• **Try it**
Tally every line in the data that has the word "december" and report only the total.

··· Supplied data ···

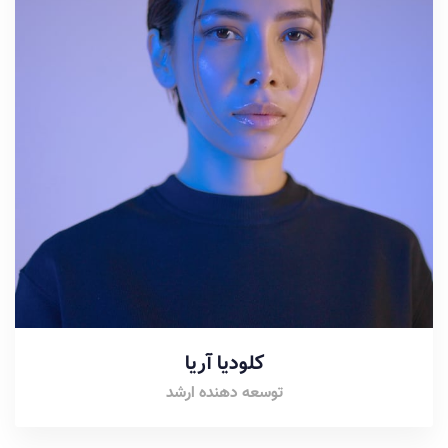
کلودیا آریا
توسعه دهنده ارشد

···
··· Supplied data ···

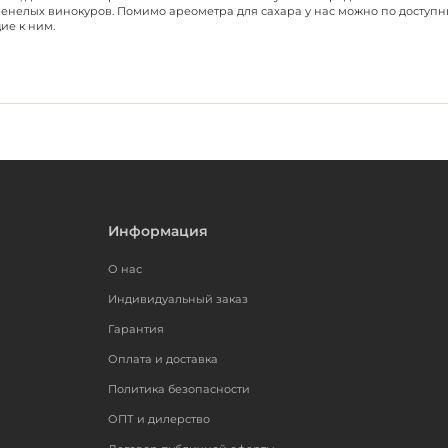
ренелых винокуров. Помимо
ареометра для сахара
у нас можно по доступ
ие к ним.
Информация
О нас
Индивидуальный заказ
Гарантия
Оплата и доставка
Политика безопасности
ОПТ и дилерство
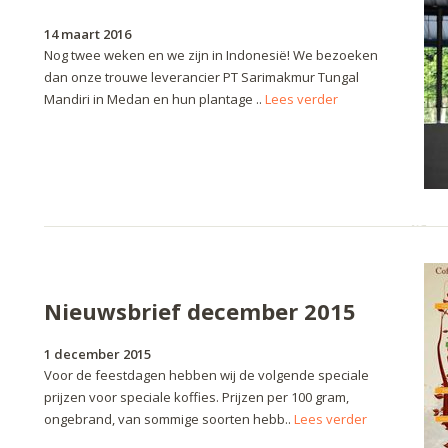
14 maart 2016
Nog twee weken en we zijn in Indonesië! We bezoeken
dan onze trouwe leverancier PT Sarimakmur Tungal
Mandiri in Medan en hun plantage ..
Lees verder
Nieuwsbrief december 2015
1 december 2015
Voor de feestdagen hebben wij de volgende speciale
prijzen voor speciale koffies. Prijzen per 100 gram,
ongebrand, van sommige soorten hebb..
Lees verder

···

• **Expected answer**
2